Over the course of my mid-length and mostly unvaried life, I’ve occasionally been asked, “What the hell is wrong with you?” Until now, I didn’t have a response.

Today, while I was in my garden, staking tomato plants that should have been staked a month ago, the answer came to me: I can’t identify plants to save my life. That’s what’s wrong with me, and it’s been going on for a long time.

Because I can’t tell one plant from another, I only have tomatoes in my garden. Back in June, I planted cucumbers, beans, peppers, onions, lettuce, spinach, and God only knows what else. I even wrote what I planted on little plastic sticks and planted them alongside the plants. My dog, Rudy, decided the identifiers were toys, or food, so they were gone immediately.  I didn’t worry too much, reasoning that once the plants bore fruit, I’d know what they were.

I didn’t count on the damage I would wreak with my weeding, however. Even though I covered my garden with black plastic before planting, weeds and morning glories managed to sneak in. Weeds I can handle, but morning glories are the bane of my gardening existence. While they’re pretty, they’re a major nuisance. They grow on long vines and twist themselves all around every plant they can reach. I tried to pull them up as soon as I saw them, but their leaves are identical to the leaves of young cucumber and bean plants. Therefore, I must have torn up all of the cucumber and bean plants along with the morning glories. I also ripped up the peppers, onions, lettuce, and spinach in my haste. Somehow, though, the morning glories survived and are on a mission to strangle the remaining tomato plants.

I should know a little about plants. After all, I took a botany class in my last quarter at The Ohio State University. I learned all about the identifying qualities of leaves and how they indicated what plant they belonged to. My crowning achievement in that class was being able to identify a plant by looking up its leaf serration and flower attributes in my botany book. That was my final, and my correct identification probably meant the difference between my graduating or having to repeat the class.
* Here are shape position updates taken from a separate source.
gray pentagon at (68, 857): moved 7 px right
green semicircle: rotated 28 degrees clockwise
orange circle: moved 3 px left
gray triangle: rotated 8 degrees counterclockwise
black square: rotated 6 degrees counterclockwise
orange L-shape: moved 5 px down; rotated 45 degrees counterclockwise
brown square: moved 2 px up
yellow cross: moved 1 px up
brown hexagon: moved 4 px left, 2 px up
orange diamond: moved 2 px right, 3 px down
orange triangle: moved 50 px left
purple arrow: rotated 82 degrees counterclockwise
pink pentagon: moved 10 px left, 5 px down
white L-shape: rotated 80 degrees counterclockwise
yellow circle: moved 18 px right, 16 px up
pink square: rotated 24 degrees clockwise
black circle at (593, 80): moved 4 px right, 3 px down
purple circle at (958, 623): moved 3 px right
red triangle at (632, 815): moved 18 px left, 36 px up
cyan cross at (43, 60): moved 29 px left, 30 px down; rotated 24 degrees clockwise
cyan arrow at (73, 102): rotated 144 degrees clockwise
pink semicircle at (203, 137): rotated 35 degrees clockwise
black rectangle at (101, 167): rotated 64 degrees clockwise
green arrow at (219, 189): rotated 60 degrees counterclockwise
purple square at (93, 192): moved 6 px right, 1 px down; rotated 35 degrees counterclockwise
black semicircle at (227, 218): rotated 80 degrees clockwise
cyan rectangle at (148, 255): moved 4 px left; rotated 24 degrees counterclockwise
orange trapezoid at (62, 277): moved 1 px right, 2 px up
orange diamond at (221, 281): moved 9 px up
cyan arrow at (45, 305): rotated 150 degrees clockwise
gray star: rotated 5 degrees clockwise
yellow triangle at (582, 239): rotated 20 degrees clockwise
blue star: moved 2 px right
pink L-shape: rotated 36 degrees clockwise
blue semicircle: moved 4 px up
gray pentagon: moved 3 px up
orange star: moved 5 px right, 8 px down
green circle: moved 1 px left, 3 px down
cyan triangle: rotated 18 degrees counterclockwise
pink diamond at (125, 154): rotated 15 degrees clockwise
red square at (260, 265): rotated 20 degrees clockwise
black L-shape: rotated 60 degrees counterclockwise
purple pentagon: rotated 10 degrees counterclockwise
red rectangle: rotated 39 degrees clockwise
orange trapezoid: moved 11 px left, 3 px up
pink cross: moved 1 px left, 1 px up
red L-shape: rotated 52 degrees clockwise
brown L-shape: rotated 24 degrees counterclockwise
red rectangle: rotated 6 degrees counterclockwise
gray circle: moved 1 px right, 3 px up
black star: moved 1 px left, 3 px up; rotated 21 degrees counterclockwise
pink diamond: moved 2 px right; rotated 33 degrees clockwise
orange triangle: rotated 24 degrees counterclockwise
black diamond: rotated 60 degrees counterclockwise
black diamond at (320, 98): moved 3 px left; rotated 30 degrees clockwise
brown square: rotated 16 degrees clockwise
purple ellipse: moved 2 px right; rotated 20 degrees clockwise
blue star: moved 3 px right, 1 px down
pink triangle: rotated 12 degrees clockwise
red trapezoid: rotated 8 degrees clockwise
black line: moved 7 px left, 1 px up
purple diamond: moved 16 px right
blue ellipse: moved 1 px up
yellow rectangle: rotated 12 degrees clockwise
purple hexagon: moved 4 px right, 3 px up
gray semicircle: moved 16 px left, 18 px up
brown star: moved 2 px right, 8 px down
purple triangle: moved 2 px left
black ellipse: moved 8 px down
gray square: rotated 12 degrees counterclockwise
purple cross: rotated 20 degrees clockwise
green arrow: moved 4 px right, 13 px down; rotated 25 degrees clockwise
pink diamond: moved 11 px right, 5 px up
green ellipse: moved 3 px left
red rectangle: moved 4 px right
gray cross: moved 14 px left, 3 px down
The class met twice a week, in the summer quarter, from 8 a.m. to noon. During one break, I came back with several of my classmates and we were laughing about something or other. The teaching assistant, who was probably only a year or two older than I was, was not amused. He pulled me out into the hall and asked, “What the hell is wrong with you?” Unfortunately, stressful situations always make me laugh. I just looked at him while attempting to suppress my laughter. He turned a frightening purple color and said, “If you and your friends ever smoke on break again and come back in this state, you will all be automatically flunked.”

I was confused. This was, after all, a time when smoking was a college prerequisite. I just looked at him. “Why can’t we smoke on our break? There are ashtrays in the hallway.”

“You know that I’m not talking about cigarettes,” he yelled at me.

“What are you talking about?” I said between laughs.

“Pot,” he spit out.

“We weren’t smoking pot,” I said.

“Then why were you all giggling when you came back from break? And why do you stink of pot?” I didn’t answer him. I can’t recall, 28 years after the incident, why we were laughing, but chances were good that we were laughing at him.

“Get back in the class and tell your friends what I said,” he commanded. “This is your only warning. I would think that a graduating senior would not jeopardize her graduation by doing something so stupid.”  I didn’t say anything else, for fear of making the situation worse, and returned to my seat.

After the class, far from the classroom, I told my classmates what had happened and they laughed uproariously. “What kind of botany teacher thinks tobacco smells like marijuana?” they asked.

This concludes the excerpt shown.